Purpose: The objectives of this study were to describe the genome wide DNA methylation changes in hip and knee osteoarthritis (OA) and to identify novel genes and pathways involved in OA by comparing the DNA methylome of the hip and knee osteoarthritic cartilage with those of healthy individuals.

Methods: OA cartilage samples were collected from the tibial plateau and femoral head articular surfaces of patients with severe OA undergoing total hip/knee replacement surgery. Healthy cartilage samples were obtained from individuals with femoral neck fractures, but no OA. Chondrocyte DNA methylation was assayed by Illumina Infinium HumanMethylation450 BeadChip array, allowing for the analysis of >480,000 CpG sites. A sub-analysis was also done to compare hip and knee OA. An independent sample T-test was conducted for each CpG site and those sites with at least 10% methylation difference and a P-value of <0.0001 were selected as differentially methylated regions (DMR). DAVID v6.7 was used for the functional annotation clustering of the DMR genes.

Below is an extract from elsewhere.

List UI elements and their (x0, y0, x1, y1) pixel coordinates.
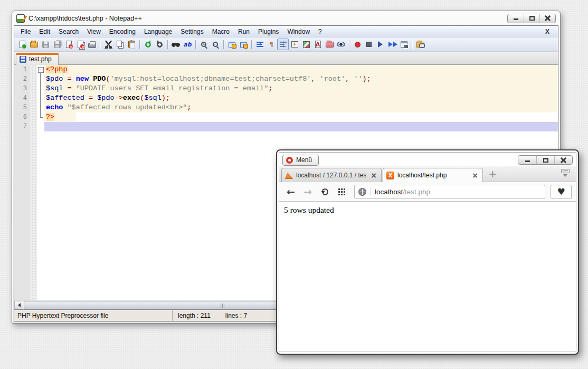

Results: The study population comprises 5 patients with hip OA, 6 patients with knee OA and 7 hip samples from healthy individuals. The comparisons of hip, knee and combined hip/knee OA patients with controls resulted in 26, 72, and 103 DMRs, respectively. The comparison between hip and knee OA revealed 67 DMRs. The overall number of the sites after considering the overlaps was 239, among which 151 sites were annotated to 145 genes. 28 of these genes were reported in previous methylation studies of OA. The functional annotation clustering of the identified genes revealed clusters significantly enriched in skeletal system morphogenesis (bonferroni corrected p=8.4e^-9) and development (bonferroni corrected p=9.0e^-6), embryonic organ (bonferroni corrected p=1.4e^-5) and skeletal system morphogenesis (bonferroni corrected p=9.9e^-7), as well as Homeobox genes (bonferroni corrected p=3.1e^-4). A sub-analysis after the removal of the genes differentially methylated between hip and knee OA highlighted the same pathways excluding Homeobox genes.

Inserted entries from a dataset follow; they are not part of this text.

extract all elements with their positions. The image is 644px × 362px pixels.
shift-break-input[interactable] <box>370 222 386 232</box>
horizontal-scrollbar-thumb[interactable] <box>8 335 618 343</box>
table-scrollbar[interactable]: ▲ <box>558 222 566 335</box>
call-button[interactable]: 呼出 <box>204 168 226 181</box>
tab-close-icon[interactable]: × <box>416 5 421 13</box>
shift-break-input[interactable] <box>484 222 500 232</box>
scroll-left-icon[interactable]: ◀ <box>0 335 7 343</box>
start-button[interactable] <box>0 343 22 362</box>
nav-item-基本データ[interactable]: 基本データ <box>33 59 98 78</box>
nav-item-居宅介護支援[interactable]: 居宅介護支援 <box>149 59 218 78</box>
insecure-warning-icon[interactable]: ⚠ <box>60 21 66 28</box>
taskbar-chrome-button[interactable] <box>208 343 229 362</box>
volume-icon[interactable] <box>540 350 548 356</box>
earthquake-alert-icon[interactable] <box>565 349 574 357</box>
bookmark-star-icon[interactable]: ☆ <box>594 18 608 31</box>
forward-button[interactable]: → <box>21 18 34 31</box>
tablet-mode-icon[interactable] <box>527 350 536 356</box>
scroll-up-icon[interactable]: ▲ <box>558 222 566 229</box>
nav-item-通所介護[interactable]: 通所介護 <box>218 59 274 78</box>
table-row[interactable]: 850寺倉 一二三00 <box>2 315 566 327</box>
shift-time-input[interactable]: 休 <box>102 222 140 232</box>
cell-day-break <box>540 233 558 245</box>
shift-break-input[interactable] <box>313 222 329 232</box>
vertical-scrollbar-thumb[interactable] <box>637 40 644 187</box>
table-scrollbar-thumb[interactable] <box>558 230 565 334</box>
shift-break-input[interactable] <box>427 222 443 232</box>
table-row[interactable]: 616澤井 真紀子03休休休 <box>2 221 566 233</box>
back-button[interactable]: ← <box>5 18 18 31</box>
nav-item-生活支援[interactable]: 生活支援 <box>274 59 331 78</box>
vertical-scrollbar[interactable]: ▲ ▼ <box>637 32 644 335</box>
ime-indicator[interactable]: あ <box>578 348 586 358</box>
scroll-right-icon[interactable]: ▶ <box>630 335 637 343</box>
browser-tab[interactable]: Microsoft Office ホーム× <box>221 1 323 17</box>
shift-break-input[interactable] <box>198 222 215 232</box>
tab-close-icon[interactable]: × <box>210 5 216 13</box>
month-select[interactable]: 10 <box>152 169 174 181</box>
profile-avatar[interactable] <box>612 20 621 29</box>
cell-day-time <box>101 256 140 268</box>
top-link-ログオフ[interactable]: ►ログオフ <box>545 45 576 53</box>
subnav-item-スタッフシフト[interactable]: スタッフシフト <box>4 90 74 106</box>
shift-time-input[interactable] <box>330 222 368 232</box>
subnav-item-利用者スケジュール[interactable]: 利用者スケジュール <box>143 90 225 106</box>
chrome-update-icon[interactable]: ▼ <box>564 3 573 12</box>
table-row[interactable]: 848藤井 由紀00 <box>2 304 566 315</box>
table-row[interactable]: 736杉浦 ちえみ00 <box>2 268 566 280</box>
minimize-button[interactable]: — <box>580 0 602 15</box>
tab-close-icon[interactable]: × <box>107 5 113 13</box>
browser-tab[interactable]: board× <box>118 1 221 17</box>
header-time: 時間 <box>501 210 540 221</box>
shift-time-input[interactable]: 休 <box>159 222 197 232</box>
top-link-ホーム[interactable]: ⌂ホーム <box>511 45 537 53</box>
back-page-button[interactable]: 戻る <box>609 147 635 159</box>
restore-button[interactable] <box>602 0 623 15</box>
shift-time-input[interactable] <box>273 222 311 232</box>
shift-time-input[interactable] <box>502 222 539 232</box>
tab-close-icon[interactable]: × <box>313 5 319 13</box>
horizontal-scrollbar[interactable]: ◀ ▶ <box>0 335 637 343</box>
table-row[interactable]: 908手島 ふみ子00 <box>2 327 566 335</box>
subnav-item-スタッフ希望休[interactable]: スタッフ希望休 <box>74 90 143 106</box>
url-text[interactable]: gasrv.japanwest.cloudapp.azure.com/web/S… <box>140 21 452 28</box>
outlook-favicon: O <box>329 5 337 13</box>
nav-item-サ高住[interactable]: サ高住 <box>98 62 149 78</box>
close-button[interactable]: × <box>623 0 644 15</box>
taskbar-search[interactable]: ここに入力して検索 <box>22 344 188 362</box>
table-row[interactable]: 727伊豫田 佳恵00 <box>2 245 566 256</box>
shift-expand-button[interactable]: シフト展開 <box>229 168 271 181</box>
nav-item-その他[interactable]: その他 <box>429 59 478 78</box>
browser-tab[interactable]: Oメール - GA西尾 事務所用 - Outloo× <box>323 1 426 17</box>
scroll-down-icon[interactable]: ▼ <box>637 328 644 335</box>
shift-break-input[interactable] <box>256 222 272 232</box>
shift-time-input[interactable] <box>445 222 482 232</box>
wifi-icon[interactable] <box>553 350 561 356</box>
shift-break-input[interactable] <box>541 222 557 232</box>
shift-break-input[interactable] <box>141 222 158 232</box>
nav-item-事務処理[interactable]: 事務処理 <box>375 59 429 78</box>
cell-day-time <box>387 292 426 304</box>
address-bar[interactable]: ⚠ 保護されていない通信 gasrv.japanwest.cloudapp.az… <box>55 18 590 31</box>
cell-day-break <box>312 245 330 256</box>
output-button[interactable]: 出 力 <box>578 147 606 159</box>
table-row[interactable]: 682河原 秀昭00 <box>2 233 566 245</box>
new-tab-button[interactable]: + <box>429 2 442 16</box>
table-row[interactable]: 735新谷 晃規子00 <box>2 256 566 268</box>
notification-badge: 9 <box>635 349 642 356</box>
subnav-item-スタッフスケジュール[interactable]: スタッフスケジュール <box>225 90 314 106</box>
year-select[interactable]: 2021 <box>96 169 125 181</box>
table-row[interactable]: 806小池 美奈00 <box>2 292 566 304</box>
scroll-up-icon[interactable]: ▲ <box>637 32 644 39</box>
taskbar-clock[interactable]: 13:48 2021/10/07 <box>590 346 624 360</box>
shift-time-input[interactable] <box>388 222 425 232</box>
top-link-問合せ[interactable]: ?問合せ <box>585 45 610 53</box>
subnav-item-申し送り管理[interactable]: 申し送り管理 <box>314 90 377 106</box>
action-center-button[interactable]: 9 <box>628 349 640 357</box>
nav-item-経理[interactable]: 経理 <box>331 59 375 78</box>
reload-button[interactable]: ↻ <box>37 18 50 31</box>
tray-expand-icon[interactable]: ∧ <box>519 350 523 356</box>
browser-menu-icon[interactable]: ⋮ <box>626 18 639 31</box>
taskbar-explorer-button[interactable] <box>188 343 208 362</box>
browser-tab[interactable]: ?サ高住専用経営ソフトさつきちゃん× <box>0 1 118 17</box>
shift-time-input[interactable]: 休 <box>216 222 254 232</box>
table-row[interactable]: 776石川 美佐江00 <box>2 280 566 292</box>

Conclusions: We demonstrated a number of CpG sites and genes across the genome differentially methylated among OA patients and controls, a remarkable portion of which seem to be involved in potential etiologic mechanisms of OA. Genes involved in skeletal developmental pathways and embryonic organ morphogenesis may be a potential area of concentration for future osteoarthritis genetic/epigenetic research.